◆ **DATA FOR PROCESSING**:
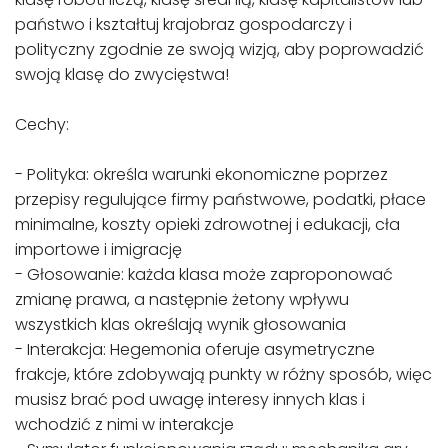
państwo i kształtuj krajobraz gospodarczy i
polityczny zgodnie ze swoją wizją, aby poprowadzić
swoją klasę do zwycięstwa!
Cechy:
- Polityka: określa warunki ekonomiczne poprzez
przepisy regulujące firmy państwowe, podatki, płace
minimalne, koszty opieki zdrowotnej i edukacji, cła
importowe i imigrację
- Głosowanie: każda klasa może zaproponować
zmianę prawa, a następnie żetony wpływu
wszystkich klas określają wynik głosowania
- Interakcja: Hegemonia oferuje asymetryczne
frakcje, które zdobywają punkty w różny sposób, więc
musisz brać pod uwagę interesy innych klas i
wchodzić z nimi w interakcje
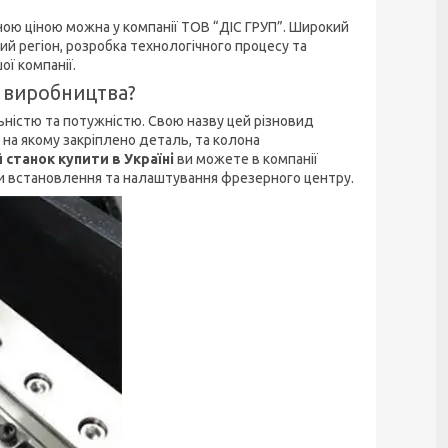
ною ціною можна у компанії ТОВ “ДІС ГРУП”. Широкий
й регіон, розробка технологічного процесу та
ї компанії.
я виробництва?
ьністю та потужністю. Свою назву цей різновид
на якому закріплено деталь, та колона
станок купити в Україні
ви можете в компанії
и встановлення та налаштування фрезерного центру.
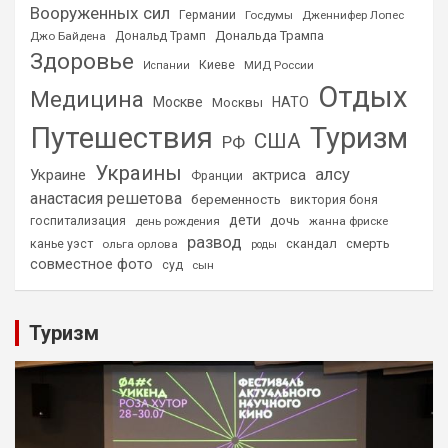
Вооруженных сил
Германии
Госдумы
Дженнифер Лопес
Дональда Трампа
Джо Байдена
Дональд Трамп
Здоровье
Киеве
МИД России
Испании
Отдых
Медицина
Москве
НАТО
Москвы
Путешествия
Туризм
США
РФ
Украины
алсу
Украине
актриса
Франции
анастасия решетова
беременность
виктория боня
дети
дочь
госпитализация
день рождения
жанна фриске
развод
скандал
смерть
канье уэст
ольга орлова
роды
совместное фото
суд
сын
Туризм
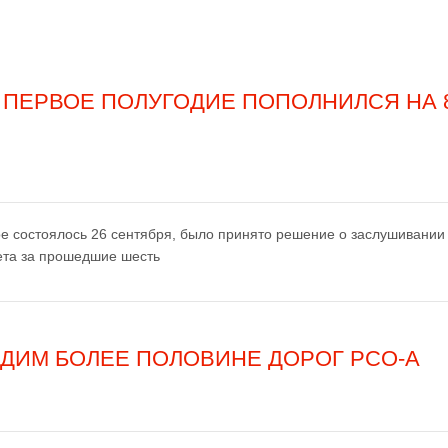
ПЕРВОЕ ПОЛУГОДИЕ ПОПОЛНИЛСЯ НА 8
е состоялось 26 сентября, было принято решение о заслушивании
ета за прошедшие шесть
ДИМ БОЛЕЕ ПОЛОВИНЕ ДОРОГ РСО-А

◆ **REQUIREMENT**: After identifying the lines above that contain "компанії", copy each one.

◆ **WRITTEN RESPONSE**:
ною ціною можна у компанії ТОВ “ДІС ГРУП”. Широкий
ї компанії.
ви можете в компанії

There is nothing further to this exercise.